George Westhaver discusses the sacramental world and the Tractarian understanding of renewal

The September edition of New Directions featured an article by Bishop Philip North entitled ‘Hope for the Poor’. The article began with a series of stories of those who have been touched by the pastoral care of the body of Christ and thereby drawn into the life of the Church. The bishop then challenged readers to think of all those stories that cannot be told. I would like to suggest that we find a visual image of the Church’s pastoral work, the ministry which reaches out to connect our day-to-day experiences with the great realities which the Church celebrates and lives, in the apse mosaic of the cross and the tree of life in the church of San Clemente in Rome. Situated about half-way between the Colosseum and the Basilica of St John Lateran, San Clemente was built early in the twelth century on top of an older Byzantine church, which had itself been built above a temple dedicated to the Persian or Zoroastrian god Mithras. From the swirling designs in the marble floor to the beautifully carved stone chancel, San Clemente is a marvel, but its artistic glory is the golden mosaic above the altar.

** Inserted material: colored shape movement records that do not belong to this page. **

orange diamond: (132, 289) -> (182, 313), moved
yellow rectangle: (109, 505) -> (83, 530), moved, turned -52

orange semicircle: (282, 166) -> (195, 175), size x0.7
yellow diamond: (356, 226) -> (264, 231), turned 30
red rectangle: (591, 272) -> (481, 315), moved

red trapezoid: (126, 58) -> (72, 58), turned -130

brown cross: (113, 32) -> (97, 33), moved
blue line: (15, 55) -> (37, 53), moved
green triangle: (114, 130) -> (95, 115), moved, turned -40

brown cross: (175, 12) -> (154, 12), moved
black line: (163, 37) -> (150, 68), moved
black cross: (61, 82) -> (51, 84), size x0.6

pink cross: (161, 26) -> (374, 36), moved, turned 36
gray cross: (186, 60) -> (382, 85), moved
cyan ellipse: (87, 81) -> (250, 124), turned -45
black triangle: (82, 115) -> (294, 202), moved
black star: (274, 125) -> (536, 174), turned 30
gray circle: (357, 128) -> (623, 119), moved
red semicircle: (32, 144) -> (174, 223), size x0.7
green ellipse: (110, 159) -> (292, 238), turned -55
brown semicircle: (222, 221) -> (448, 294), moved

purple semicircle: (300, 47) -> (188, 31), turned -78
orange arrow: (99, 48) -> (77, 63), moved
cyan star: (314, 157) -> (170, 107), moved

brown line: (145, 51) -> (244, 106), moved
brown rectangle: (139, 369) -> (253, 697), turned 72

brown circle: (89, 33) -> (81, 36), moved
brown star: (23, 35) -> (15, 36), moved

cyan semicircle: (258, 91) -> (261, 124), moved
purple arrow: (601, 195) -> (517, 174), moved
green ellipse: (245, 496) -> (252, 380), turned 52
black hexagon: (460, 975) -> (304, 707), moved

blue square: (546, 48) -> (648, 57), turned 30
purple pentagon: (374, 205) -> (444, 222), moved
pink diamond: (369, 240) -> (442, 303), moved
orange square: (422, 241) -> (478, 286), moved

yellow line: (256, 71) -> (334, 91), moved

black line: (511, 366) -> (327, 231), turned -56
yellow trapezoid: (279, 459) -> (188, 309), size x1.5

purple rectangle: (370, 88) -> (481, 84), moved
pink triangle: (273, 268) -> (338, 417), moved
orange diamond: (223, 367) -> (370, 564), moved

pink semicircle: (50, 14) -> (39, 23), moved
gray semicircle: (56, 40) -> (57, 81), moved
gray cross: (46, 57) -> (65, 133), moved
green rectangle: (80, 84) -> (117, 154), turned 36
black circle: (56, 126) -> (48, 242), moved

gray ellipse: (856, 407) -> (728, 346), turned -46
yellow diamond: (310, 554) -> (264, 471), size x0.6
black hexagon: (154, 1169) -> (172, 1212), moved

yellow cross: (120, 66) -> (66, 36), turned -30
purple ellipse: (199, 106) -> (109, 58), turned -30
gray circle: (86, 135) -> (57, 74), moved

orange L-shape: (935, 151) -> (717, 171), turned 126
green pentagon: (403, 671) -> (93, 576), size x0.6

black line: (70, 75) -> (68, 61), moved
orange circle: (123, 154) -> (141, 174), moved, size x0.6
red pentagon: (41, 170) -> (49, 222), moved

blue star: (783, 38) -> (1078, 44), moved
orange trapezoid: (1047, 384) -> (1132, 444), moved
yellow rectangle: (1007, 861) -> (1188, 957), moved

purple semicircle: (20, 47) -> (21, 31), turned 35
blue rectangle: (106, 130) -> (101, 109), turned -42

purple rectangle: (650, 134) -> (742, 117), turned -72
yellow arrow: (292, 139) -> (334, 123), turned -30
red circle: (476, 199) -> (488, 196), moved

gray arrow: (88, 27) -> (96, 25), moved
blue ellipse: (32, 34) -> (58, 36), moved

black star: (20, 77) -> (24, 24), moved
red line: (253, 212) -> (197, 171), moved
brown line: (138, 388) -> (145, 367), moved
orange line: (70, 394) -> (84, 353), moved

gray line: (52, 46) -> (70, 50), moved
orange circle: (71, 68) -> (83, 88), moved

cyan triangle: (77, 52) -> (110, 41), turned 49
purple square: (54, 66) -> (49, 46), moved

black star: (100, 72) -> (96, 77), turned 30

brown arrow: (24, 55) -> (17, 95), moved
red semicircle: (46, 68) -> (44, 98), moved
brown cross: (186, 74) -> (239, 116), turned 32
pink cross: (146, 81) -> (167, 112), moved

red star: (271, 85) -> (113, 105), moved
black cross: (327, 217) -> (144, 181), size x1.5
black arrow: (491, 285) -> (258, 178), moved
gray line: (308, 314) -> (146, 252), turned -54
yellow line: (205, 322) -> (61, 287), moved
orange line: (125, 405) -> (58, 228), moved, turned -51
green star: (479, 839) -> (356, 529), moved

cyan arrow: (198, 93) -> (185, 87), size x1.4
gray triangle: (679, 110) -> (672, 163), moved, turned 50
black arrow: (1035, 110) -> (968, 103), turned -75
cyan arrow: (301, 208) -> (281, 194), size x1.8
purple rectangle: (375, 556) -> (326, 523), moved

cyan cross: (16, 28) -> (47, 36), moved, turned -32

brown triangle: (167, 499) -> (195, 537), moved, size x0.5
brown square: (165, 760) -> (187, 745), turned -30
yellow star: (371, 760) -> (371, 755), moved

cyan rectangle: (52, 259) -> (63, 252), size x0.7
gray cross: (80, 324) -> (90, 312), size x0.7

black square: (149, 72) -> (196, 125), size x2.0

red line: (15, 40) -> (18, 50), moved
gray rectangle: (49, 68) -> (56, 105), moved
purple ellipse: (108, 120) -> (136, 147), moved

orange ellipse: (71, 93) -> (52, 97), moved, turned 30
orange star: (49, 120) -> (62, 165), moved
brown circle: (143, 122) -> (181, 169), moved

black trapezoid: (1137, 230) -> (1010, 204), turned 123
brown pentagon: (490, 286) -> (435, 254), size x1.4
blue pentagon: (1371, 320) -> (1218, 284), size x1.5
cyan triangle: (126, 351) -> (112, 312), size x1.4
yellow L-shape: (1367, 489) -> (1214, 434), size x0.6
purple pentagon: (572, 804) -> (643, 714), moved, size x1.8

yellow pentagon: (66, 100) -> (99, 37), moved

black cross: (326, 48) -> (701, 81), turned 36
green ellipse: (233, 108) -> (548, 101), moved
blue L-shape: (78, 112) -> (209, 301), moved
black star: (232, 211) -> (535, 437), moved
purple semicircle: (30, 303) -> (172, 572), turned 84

The mosaic offers a series of visual images of the ways in which Christ is made present to the Church and to the world in the celebration of the sacraments and in the life of faith. In the centre we see the crucified king who reigns victoriously from the life-giving and holy cross, presented not in the bitter agony of his suffering or forsakenness, but as partaking of the Sabbath rest which comes with the finishing of his work, in the peace which is his gift to the Church. The cross is covered with doves which symbolize the apostles, who are also represented as sheep gathered around the haloed lamb along the bottom of the mosaic. These doves are also the gifts of the Spirit which are the life of the Church.

The cross in the mosaic is both the instrument of Christ’s passion and the tree of life. From this tree, vines emerge and swirl as if embracing the whole of time and space in what must be one of the most wonderful interpretations of John 15 in Christian art: ‘I am the vine, you are the branches. Whoever abides in me and I in him, he it is that bears much fruit, for apart from me you can do nothing’ [John 15.5]. The inscription along the bottom interprets the mosaic: ‘Ecclesiam cristi viti similabimus isti quam lex arrentem set crus facit e(ss)e virentem’—‘we will compare the Church of Christ to this vine, which the law makes to be dry, but the cross makes to be green.’

All of human life finds both shelter and nourishment in the coils of the vines which make of the whole world a single vineyard. Along the line of the foot of the cross we see the western fathers—Gregory, Ambrose, Augustine and Jerome—seated at work as master builders of the spiritual edifice erected on the foundation of apostles and prophets. In the midst of the vines we see a woman feeding chickens and shepherds with their sheep, merchants going about their business and lawyers in discussion with their clients. In the same way that the whole of human life is embraced by the vines which are rooted in the tree of life, we are invited to see our own lives as wrapped in those coils and nourished by that vine. One of John Keble’s descriptions of the Christian life serves as a commentary: ‘Our Blessed Lord in union and communion with all His members… can be said to constitute… one great and manifold Person, into which, by degrees, all souls of men who do not cast themselves away, are to be absorbed.’ Representations of the angelic powers present in creation, in the deep waters or with the growing plants, naked cherub-like figures level with of our blessed Lord’s sacred feet on both sides of the cross, emphasize that the life pictured there reaches from the depths of the created order to the heights of heaven, figuring also the all-embracing love of the Saviour.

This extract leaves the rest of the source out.